*** Opening PROVIDED DATA ***
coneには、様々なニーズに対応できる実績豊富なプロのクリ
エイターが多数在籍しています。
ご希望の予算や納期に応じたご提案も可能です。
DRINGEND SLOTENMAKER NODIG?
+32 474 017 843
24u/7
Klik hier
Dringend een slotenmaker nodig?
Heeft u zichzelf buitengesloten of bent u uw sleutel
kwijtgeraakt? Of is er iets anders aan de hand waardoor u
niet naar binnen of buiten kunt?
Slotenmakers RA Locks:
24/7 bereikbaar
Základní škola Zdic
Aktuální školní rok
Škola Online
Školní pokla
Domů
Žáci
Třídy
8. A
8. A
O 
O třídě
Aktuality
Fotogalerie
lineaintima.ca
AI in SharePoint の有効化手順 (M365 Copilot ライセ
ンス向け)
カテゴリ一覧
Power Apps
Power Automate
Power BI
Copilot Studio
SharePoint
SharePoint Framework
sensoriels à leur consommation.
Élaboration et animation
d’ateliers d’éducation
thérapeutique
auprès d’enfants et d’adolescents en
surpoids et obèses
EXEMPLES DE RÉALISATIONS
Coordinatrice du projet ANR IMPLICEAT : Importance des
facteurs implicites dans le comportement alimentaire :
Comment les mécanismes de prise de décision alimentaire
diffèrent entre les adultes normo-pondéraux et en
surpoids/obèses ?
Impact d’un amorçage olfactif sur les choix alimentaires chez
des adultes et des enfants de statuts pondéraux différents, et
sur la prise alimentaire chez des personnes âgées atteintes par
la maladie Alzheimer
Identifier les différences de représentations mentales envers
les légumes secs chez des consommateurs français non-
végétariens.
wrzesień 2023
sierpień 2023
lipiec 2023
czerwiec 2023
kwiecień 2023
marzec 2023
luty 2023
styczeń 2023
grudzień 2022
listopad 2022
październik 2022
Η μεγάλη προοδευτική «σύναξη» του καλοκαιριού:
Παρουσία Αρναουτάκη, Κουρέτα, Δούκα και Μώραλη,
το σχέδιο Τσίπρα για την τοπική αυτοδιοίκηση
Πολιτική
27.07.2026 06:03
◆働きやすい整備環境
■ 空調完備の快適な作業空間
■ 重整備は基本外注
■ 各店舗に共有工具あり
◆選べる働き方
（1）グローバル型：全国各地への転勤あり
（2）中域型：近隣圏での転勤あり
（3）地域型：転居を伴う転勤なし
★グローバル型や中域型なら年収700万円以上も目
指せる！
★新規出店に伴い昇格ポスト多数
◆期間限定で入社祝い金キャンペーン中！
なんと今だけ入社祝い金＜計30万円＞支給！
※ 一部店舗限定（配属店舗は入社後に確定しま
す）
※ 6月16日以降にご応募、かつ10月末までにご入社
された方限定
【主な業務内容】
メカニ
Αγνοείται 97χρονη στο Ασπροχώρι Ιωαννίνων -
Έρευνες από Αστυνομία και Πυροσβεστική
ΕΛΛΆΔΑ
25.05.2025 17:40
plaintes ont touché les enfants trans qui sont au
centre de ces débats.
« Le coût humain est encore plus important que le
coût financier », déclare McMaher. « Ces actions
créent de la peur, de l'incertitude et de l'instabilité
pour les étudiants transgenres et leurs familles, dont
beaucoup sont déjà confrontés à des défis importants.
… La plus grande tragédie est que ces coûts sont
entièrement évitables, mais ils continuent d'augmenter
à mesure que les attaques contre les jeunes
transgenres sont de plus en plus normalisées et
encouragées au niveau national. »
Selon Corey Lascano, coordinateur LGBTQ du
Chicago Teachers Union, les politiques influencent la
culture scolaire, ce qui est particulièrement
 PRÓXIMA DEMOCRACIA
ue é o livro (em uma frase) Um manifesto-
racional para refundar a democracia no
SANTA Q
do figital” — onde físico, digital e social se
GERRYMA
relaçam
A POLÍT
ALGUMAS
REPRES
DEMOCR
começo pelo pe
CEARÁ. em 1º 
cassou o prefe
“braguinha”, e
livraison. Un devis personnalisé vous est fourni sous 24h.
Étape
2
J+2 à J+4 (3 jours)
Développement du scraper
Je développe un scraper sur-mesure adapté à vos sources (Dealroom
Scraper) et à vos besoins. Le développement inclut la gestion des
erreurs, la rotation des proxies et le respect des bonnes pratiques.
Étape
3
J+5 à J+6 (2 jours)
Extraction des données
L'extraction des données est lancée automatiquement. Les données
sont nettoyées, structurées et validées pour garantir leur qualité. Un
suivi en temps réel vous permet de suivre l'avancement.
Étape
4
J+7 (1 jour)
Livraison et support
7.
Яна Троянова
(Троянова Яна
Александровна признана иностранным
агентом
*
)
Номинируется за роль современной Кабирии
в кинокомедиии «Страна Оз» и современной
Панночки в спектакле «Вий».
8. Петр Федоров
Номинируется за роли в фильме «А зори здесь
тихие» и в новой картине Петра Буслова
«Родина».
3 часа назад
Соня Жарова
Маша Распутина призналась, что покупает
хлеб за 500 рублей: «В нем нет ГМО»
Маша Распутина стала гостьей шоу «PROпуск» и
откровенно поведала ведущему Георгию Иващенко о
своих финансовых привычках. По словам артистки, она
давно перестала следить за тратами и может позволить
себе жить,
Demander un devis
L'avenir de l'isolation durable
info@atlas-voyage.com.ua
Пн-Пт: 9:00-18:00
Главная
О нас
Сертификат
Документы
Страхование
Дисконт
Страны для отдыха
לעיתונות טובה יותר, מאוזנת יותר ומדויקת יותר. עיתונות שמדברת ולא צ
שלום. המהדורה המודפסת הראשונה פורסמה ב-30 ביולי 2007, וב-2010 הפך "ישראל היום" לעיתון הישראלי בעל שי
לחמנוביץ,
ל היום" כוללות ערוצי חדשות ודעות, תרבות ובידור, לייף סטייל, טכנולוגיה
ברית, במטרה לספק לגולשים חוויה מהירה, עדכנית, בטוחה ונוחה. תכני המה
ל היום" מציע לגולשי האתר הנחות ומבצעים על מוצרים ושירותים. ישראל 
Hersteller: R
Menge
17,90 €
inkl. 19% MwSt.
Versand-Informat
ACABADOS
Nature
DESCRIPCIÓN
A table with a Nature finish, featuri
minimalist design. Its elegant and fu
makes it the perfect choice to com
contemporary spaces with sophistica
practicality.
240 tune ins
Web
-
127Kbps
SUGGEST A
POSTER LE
*** Closing PROVIDED DATA ***
WHAT IS NEEDED >>
Each line of the listing above that includes the word "enfants" should be copied.

EXERCISE OUTPUT >>
auprès d’enfants et d’adolescents en
des adultes et des enfants de statuts pondéraux différents, et
plaintes ont touché les enfants trans qui sont au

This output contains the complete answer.